• **Task requirements**:
When you reach the line with "in Rio de Janeiro, ELIANA" in the records below, begin transcribing exactly and continue up to and including the line with "sports to move", leaving out every picture.

• **Record extracts**:
[Start of Attachment]

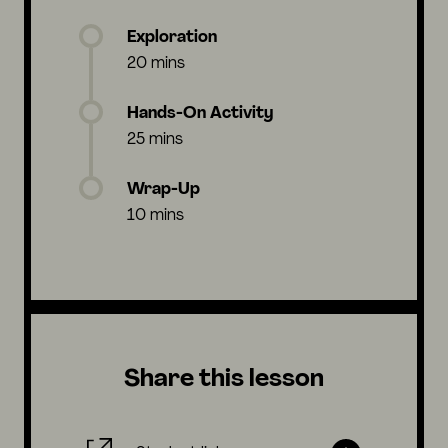
Exploration
20 mins
Hands-On Activity
25 mins
Wrap-Up
10 mins
Share this lesson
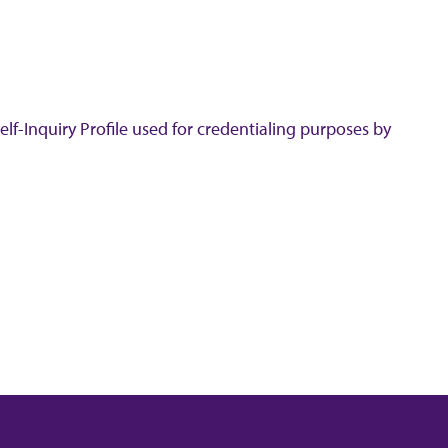
lf-Inquiry Profile used for credentialing purposes by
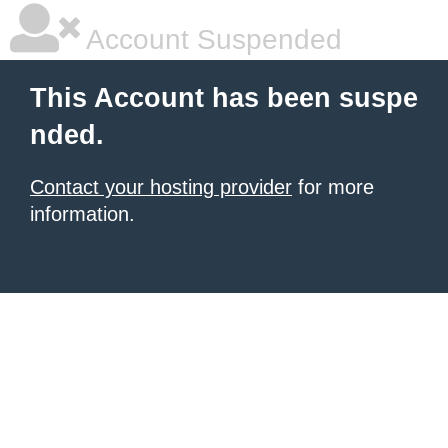
Account Suspended
This Account has been suspe
nded.
Contact your hosting provider
for more
information.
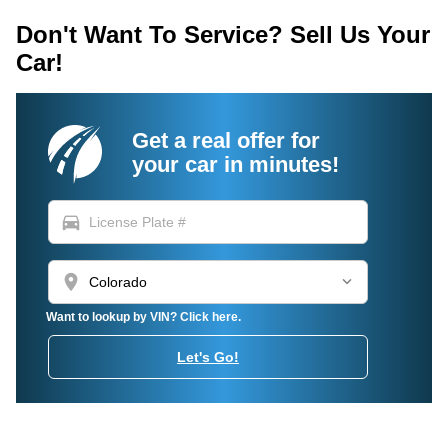
Don't Want To Service? Sell Us Your
Car!
Get a real offer for
your car in minutes!
directions_car
location_on
Want to lookup by VIN? Click here.
Let's Go!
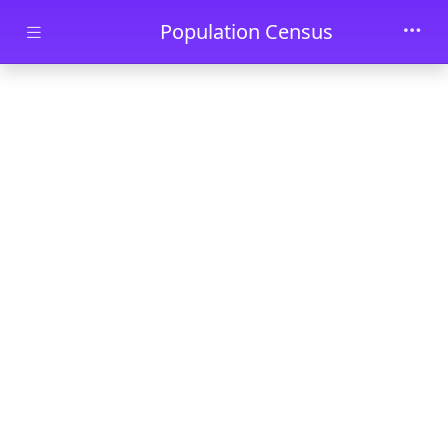
Skip to main content
Population Census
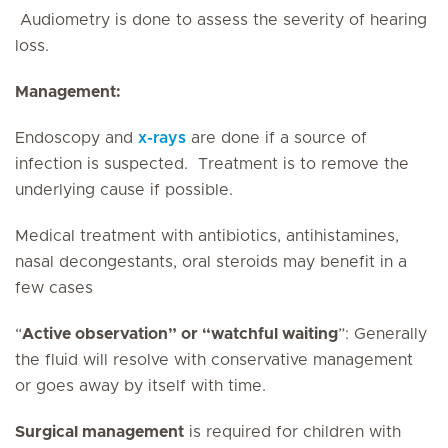
Audiometry is done to assess the severity of hearing
loss.
Management:
Endoscopy and
x-rays
are done if a source of
infection is suspected. Treatment is to remove the
underlying cause if possible.
Medical treatment with antibiotics, antihistamines,
nasal decongestants, oral steroids may benefit in a
few cases
“
Active observation” or “watchful waiting
”: Generally
the fluid will resolve with conservative management
or goes away by itself with time.
Surgical management
is required for children with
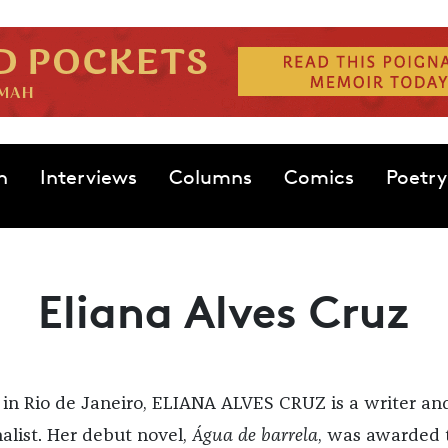
n
Interviews
Columns
Comics
Poetry
Eliana Alves Cruz
 in Rio de Janeiro, ELIANA ALVES CRUZ is a writer an
nalist. Her debut novel,
Água de barrela
, was awarded 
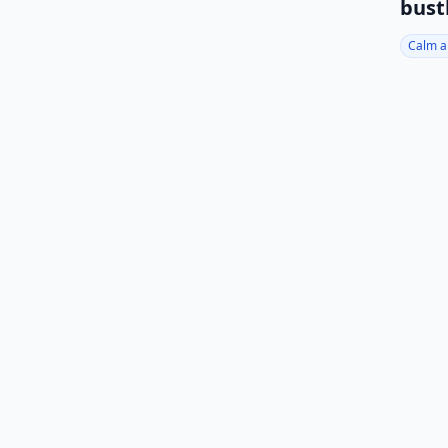
bust
Calm a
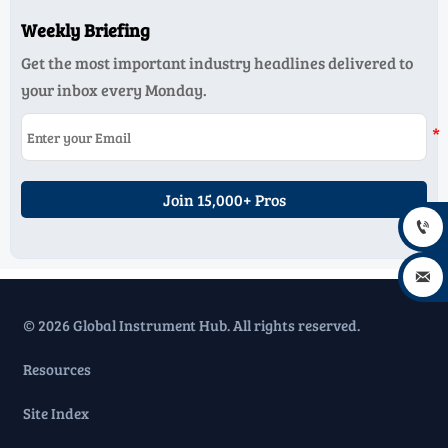
Weekly Briefing
Get the most important industry headlines delivered to
your inbox every Monday.
Join 15,000+ Pros


© 2026 Global Instrument Hub. All rights reserved.
Resources
Site Index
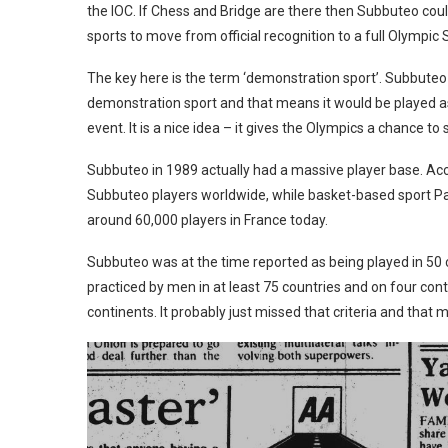
the IOC. If Chess and Bridge are there then Subbuteo cou
sports to move from official recognition to a full Olympic 
The key here is the term ‘demonstration sport’. Subbuteo n
demonstration sport and that means it would be played as 
event. It is a nice idea – it gives the Olympics a chance to
Subbuteo in 1989 actually had a massive player base. Accor
Subbuteo players worldwide, while basket-based sport Pa
around 60,000 players in France today.
Subbuteo was at the time reported as being played in 50 c
practiced by men in at least 75 countries and on four co
continents. It probably just missed that criteria and that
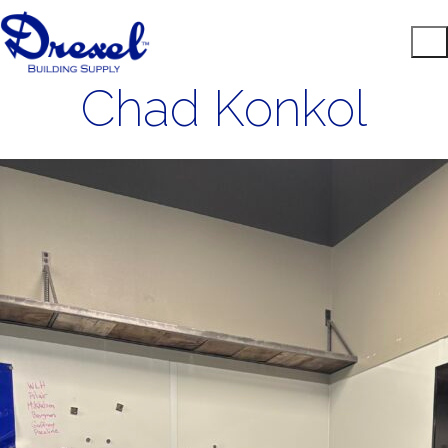
Chad Konkol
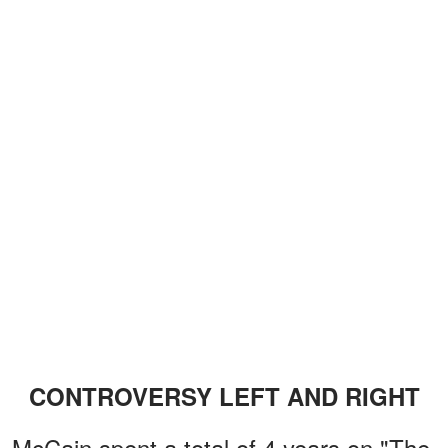
CONTROVERSY LEFT AND RIGHT
McCain spent a total of 4 years on "The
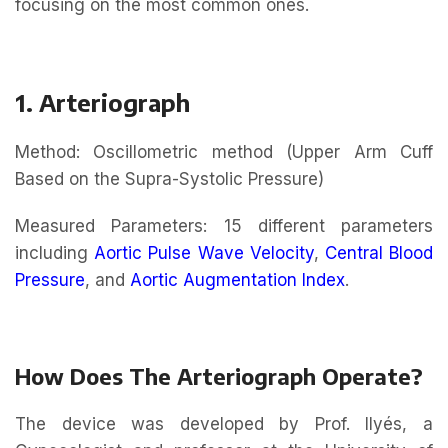
focusing on the most common ones.
1. Arteriograph
Method: Oscillometric method (Upper Arm Cuff
Based on the Supra-Systolic Pressure)
Measured Parameters: 15 different parameters
including
Aortic Pulse Wave Velocity
,
Central Blood
Pressure
, and
Aortic Augmentation Index
.
How Does The Arteriograph Operate?
The device was developed by Prof. Ilyés, a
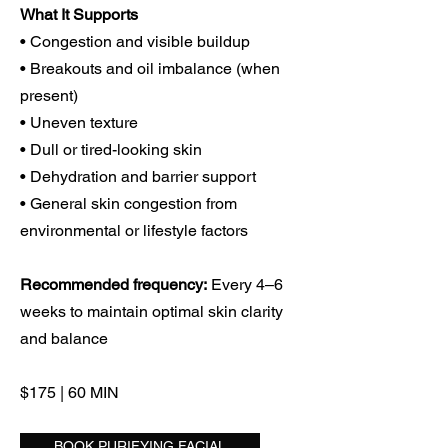
What It Supports
• Congestion and visible buildup
• Breakouts and oil imbalance (when
present)
• Uneven texture
• Dull or tired-looking skin
• Dehydration and barrier support
• General skin congestion from
environmental or lifestyle factors
Recommended frequency:
Every 4–6
weeks to maintain optimal skin clarity
and balance
$175 | 60 MIN
BOOK PURIFYING FACIAL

[End of Attachment]

• **Solution to this exercise**:
 in Rio de Janeiro, ELIANA ALVES CRUZ is a writer an
nalist. Her debut novel,
Água de barrela
, was awarded 
bust
Calm a
Weekly Briefing
Get the most important industry headlines delivered to
your inbox every Monday.
Join 15,000+ Pros


© 2026 Global Instrument Hub. All rights reserved.
Resources
Site Index
the IOC. If Chess and Bridge are there then Subbuteo cou
sports to move from official recognition to a full Olympic 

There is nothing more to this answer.